Activity ▸
Please show all lines of the records that include "buybacks".

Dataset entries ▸
▼

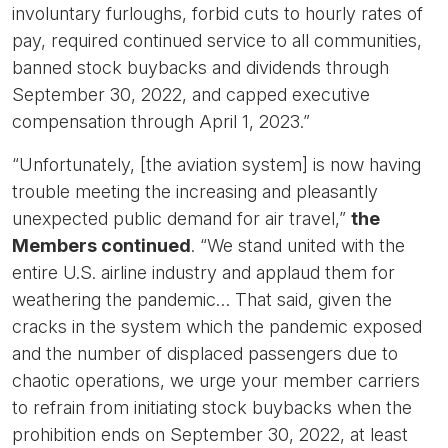
involuntary furloughs, forbid cuts to hourly rates of
pay, required continued service to all communities,
banned stock buybacks and dividends through
September 30, 2022, and capped executive
compensation through April 1, 2023.”
“Unfortunately, [the aviation system] is now having
trouble meeting the increasing and pleasantly
unexpected public demand for air travel,”
the
Members continued
. “We stand united with the
entire U.S. airline industry and applaud them for
weathering the pandemic… That said, given the
cracks in the system which the pandemic exposed
and the number of displaced passengers due to
chaotic operations, we urge your member carriers
to refrain from initiating stock buybacks when the
prohibition ends on September 30, 2022, at least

▲

Exercise response ▸
banned stock buybacks and dividends through
to refrain from initiating stock buybacks when the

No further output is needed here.